LIABILITY FOR COSTS OF COLLECTION
15. To the extent permitted by the laws of the State of New York, I agree to pay
you the reasonable costs and expenses of collection including attorney's fees,
for any debit balance and any unpaid deficiency, that I owe.
APPLICABLE RULES AND REGULATIONS
16. All transactions in my Securities Account shall be subject to the
constitution, rules, regulations, customs and usages of the exchange or market
and its clearing house, if any, on which such transactions are executed by you
or your agents, including your subsidiaries and affiliates.
Paragraphs 17 though 25 below apply only if I request that my Securities Account
be established with the Investor Credit line Service.

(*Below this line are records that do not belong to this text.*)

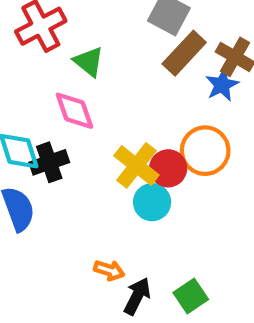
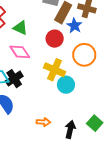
blue star: (222, 85) -> (74, 26), moved
red circle: (168, 168) -> (55, 39), moved
orange arrow: (109, 270) -> (43, 122), moved

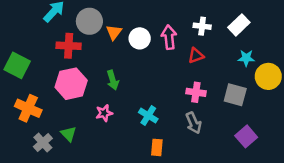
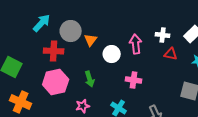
white circle: (140, 38) -> (112, 54), moved
red triangle: (196, 56) -> (171, 54), moved, turned 32
pink cross: (196, 92) -> (134, 80), moved

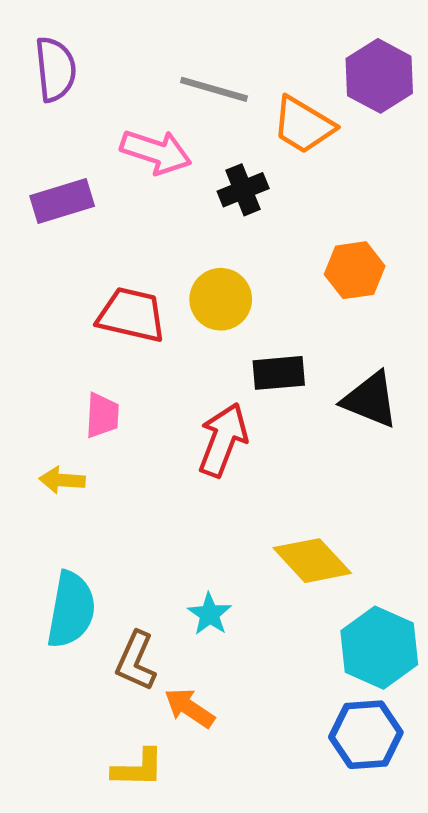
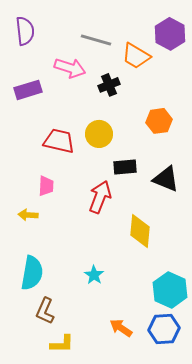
yellow diamond: (312, 561) -> (140, 231), moved, turned 48
brown L-shape: (136, 661) -> (45, 311), moved
orange arrow: (189, 708) -> (121, 328), moved

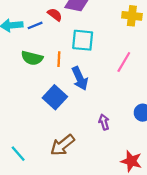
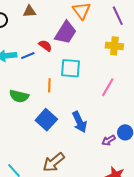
green semicircle: (32, 58) -> (19, 96), moved
blue arrow: (80, 78) -> (79, 122), moved
purple arrow: (104, 122) -> (109, 140), moved, turned -104

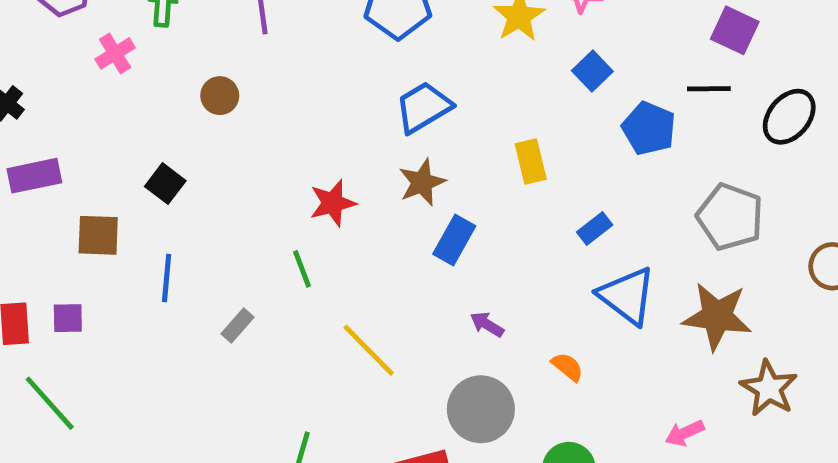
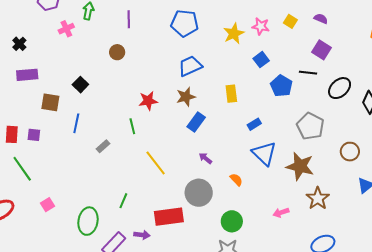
brown circle: (220, 96) -> (117, 52), moved

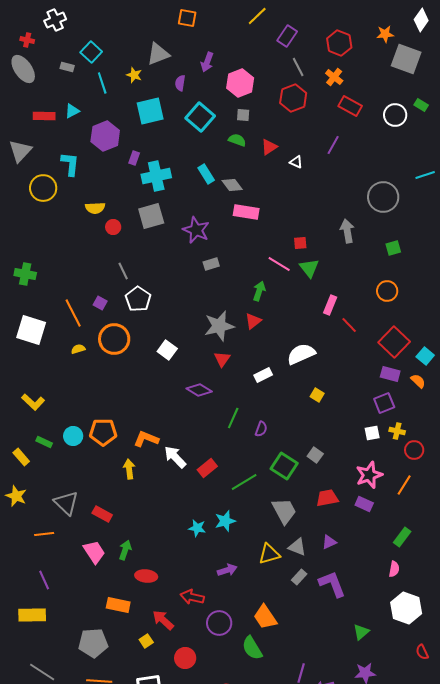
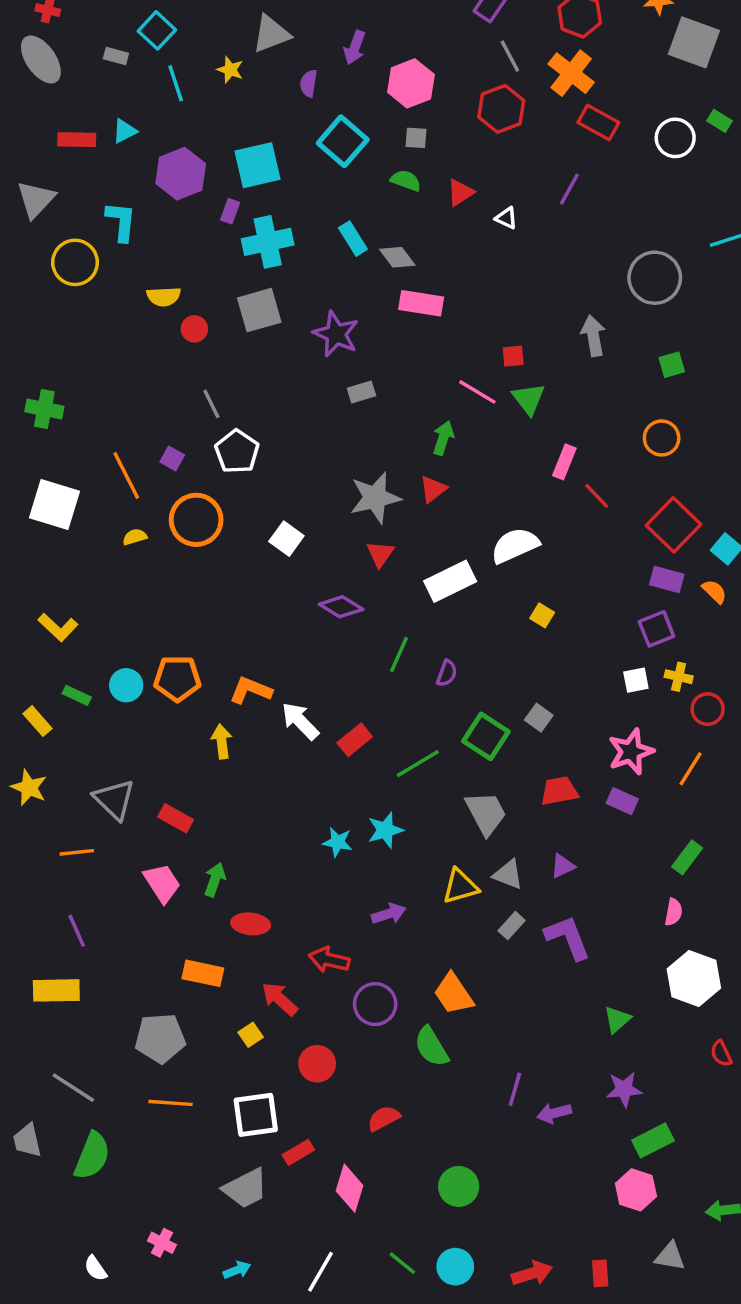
orange cross: (334, 77) -> (571, 73), size x1.5
cyan square: (150, 111) -> (257, 165), moved
white rectangle: (263, 375) -> (450, 581), size x1.6

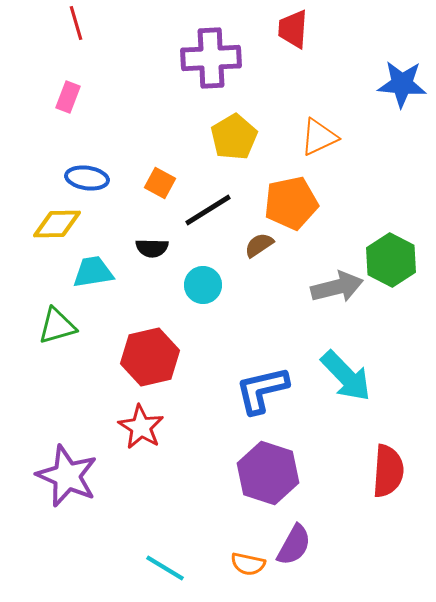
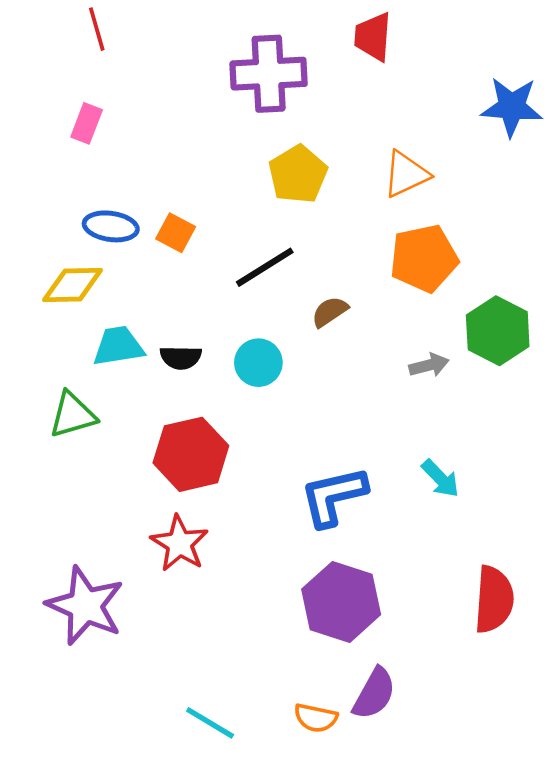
orange square: (160, 183) -> (176, 233), moved
orange pentagon: (291, 203) -> (424, 258), moved
black semicircle: (152, 248) -> (181, 358), moved
gray arrow: (337, 287) -> (429, 365), size x0.6
cyan arrow: (346, 376) -> (440, 478), size x0.6

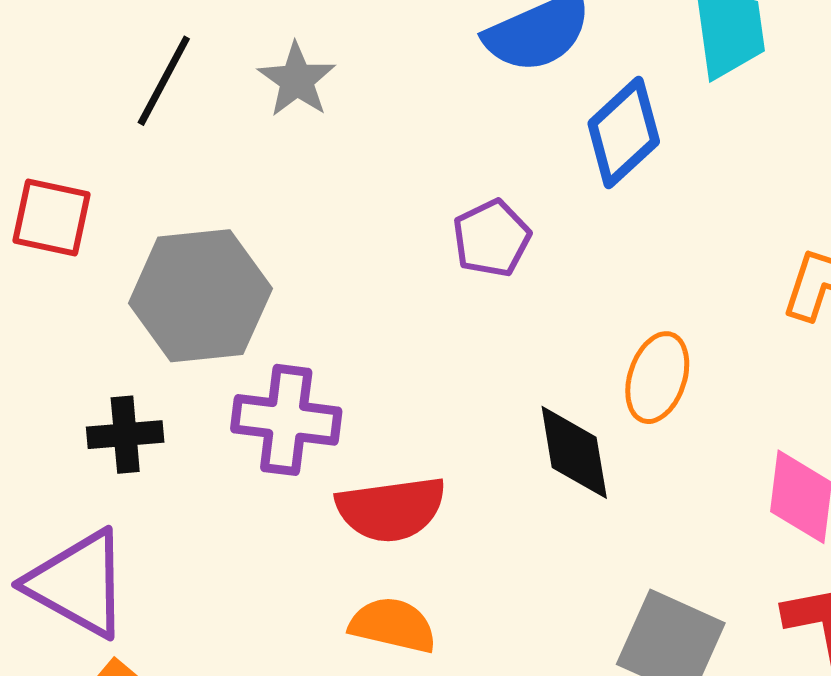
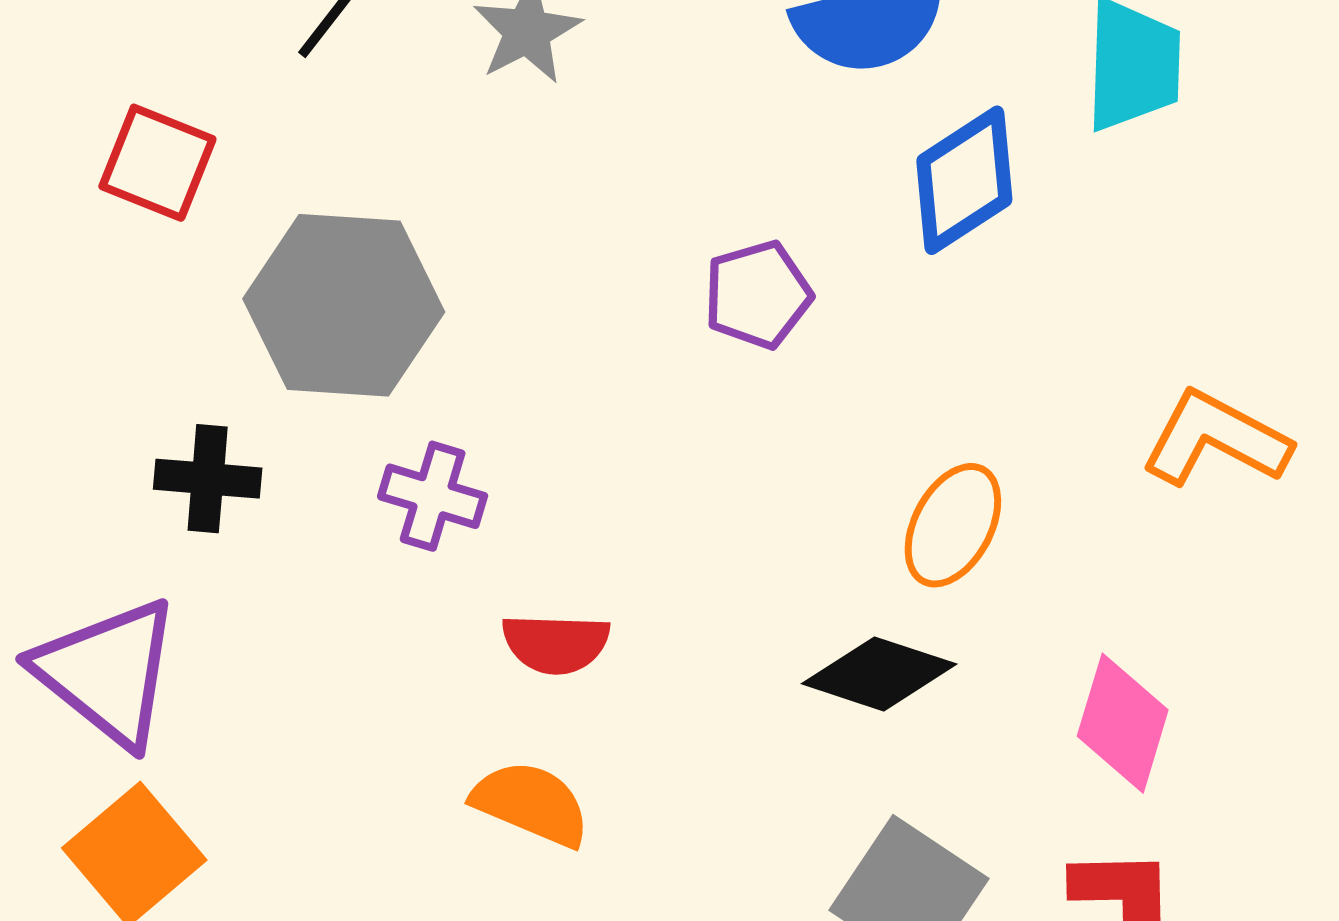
purple cross: (286, 420) -> (433, 496), size x0.7
black diamond: (574, 452) -> (879, 674), moved, turned -72
red semicircle: (391, 509) -> (556, 644), size x0.7

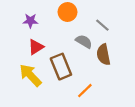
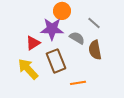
purple star: (30, 21) -> (52, 29), moved, size x1.6
orange line: (85, 91) -> (78, 83), turned 35

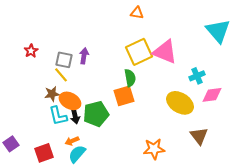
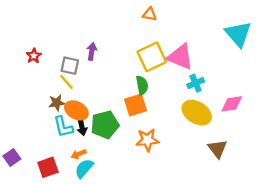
purple arrow: (84, 56) -> (92, 51), moved
cyan cross: (197, 76) -> (196, 83), moved
orange star: (154, 149) -> (147, 140), moved

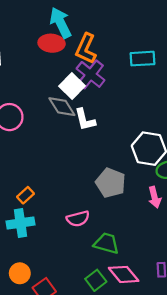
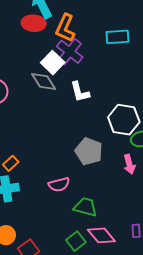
white L-shape: (85, 120) -> (80, 92), moved

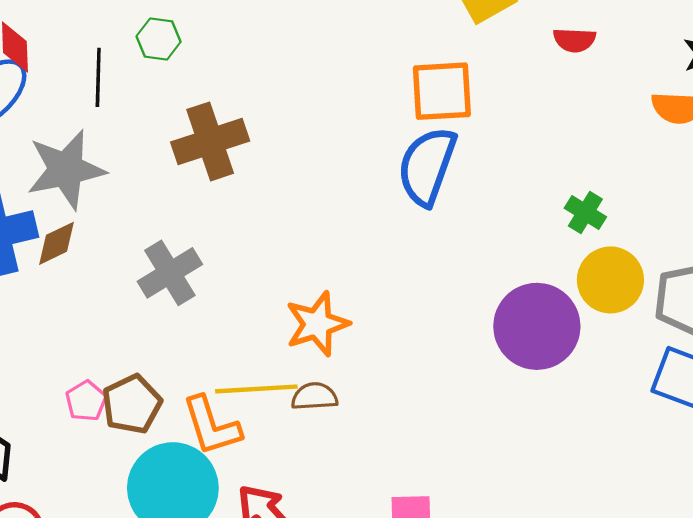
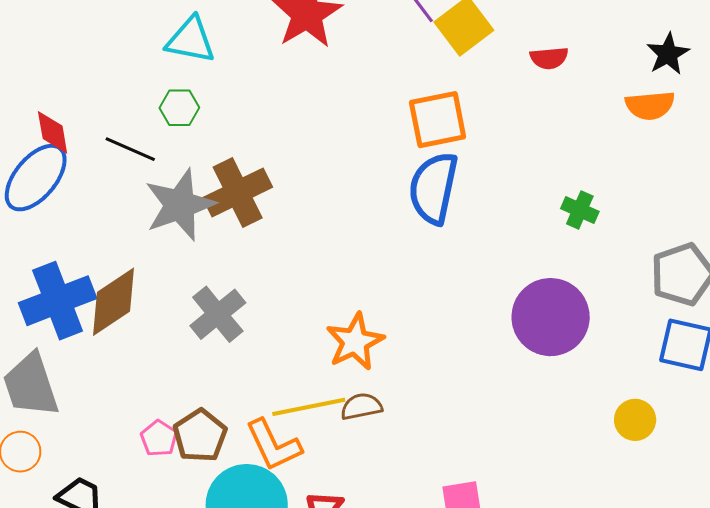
black line: (98, 77) -> (130, 149), turned -60
gray star: (66, 170) -> (180, 205), moved
brown diamond: (57, 243) -> (113, 302), size x1.6
yellow circle: (610, 280) -> (635, 420), moved, size x0.7

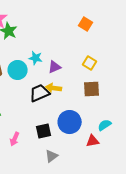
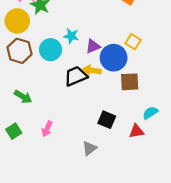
brown square: (92, 89) -> (130, 82), moved
blue circle: (70, 122) -> (114, 58), moved
black square: (44, 131) -> (107, 120), moved, turned 35

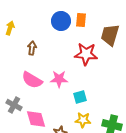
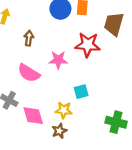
pink star: (59, 79) -> (58, 60), moved
yellow star: (83, 120) -> (64, 110), moved

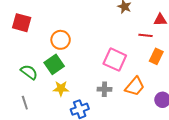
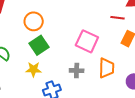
green square: (54, 64) -> (39, 45), moved
orange trapezoid: (135, 86) -> (106, 68), turned -40

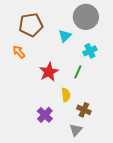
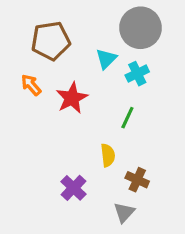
cyan cross: (90, 51) -> (137, 74), moved
red star: (49, 72) -> (72, 98), moved

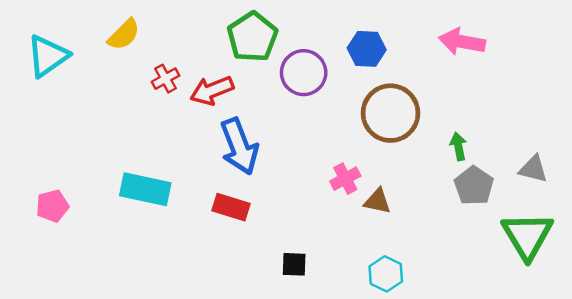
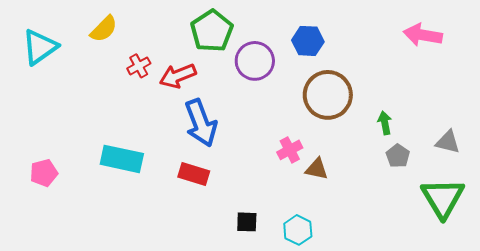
pink arrow: (462, 42) -> (423, 35), moved
gray pentagon: (474, 186) -> (398, 156), size x0.7
cyan hexagon: (386, 274) -> (298, 230), moved

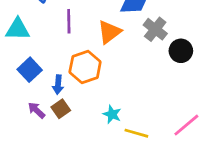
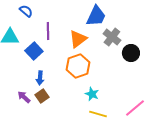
orange hexagon: (85, 67) -> (78, 66), moved
blue square: (30, 70) -> (34, 51), moved
cyan star: (112, 114) -> (92, 94), moved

COLLATERAL REQUIREMENTS AND CREDIT CHARGES
17. I will maintain such securities and other property in my accounts as you
shall require from time to time. In accordance with your usual custom, the
monthly debit balance of such accounts shall be charged interest at a rate
permitted by the laws of the State of New York. Unless I pay the interest
charged to my Securities Account at the close of a charge period, it will be
added to the opening balance for the next charge period. Interest will the be
charged upon the entire opening balance of that next charge period which will,
therefore include any such unpaid interest from the previous charge period.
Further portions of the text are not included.